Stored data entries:

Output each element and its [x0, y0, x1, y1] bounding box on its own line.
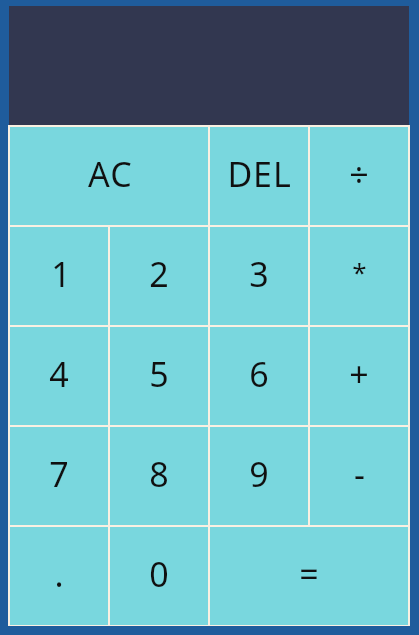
staticText: -	[354, 451, 365, 497]
button[interactable]: Nine	[210, 427, 308, 525]
staticText: ÷	[349, 151, 369, 197]
button[interactable]: Four	[10, 327, 108, 425]
button[interactable]: Three	[210, 227, 308, 325]
staticText: 8	[149, 451, 169, 497]
staticText: +	[349, 351, 369, 397]
button[interactable]: Delete	[210, 127, 308, 225]
staticText: DEL	[227, 151, 292, 197]
staticText: AC	[88, 151, 133, 197]
button[interactable]: Eight	[110, 427, 208, 525]
staticText: *	[352, 254, 367, 289]
button[interactable]: All clear	[10, 127, 208, 225]
button[interactable]: Minus	[310, 427, 408, 525]
button[interactable]: Multiply	[310, 227, 408, 325]
staticText: 4	[49, 351, 69, 397]
button[interactable]: Five	[110, 327, 208, 425]
staticText: =	[299, 551, 319, 597]
staticText: .	[54, 551, 64, 597]
staticText: 2	[149, 251, 169, 297]
staticText: 0	[149, 551, 169, 597]
button[interactable]: Six	[210, 327, 308, 425]
button[interactable]: Zero	[110, 527, 208, 625]
button[interactable]: One	[10, 227, 108, 325]
button[interactable]: Two	[110, 227, 208, 325]
button[interactable]: Plus	[310, 327, 408, 425]
staticText: 7	[49, 451, 69, 497]
staticText: 1	[51, 251, 71, 297]
staticText: 5	[149, 351, 169, 397]
button[interactable]: Decimal point	[10, 527, 108, 625]
staticText: 3	[249, 251, 269, 297]
button[interactable]: Divide	[310, 127, 408, 225]
button[interactable]: Seven	[10, 427, 108, 525]
button[interactable]: Equals	[210, 527, 408, 625]
staticText: 6	[249, 351, 269, 397]
staticText: 9	[249, 451, 269, 497]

Try it
Nothing but the pictures is to be left out; repeat the data exactly.

Task response
Output each element and its [x0, y0, x1, y1] bounding box on its own line.
staticText: -	[354, 451, 365, 497]
button[interactable]: Nine	[210, 427, 308, 525]
staticText: ÷	[349, 151, 369, 197]
button[interactable]: Four	[10, 327, 108, 425]
button[interactable]: Three	[210, 227, 308, 325]
staticText: 8	[149, 451, 169, 497]
staticText: +	[349, 351, 369, 397]
button[interactable]: Delete	[210, 127, 308, 225]
staticText: DEL	[227, 151, 292, 197]
staticText: AC	[88, 151, 133, 197]
button[interactable]: Eight	[110, 427, 208, 525]
staticText: *	[352, 254, 367, 289]
button[interactable]: All clear	[10, 127, 208, 225]
button[interactable]: Minus	[310, 427, 408, 525]
button[interactable]: Multiply	[310, 227, 408, 325]
staticText: 4	[49, 351, 69, 397]
button[interactable]: Five	[110, 327, 208, 425]
staticText: =	[299, 551, 319, 597]
staticText: .	[54, 551, 64, 597]
staticText: 2	[149, 251, 169, 297]
staticText: 0	[149, 551, 169, 597]
button[interactable]: Six	[210, 327, 308, 425]
button[interactable]: Zero	[110, 527, 208, 625]
button[interactable]: One	[10, 227, 108, 325]
button[interactable]: Two	[110, 227, 208, 325]
button[interactable]: Plus	[310, 327, 408, 425]
staticText: 7	[49, 451, 69, 497]
staticText: 1	[51, 251, 71, 297]
staticText: 5	[149, 351, 169, 397]
button[interactable]: Decimal point	[10, 527, 108, 625]
staticText: 3	[249, 251, 269, 297]
button[interactable]: Divide	[310, 127, 408, 225]
button[interactable]: Seven	[10, 427, 108, 525]
button[interactable]: Equals	[210, 527, 408, 625]
staticText: 6	[249, 351, 269, 397]
staticText: 9	[249, 451, 269, 497]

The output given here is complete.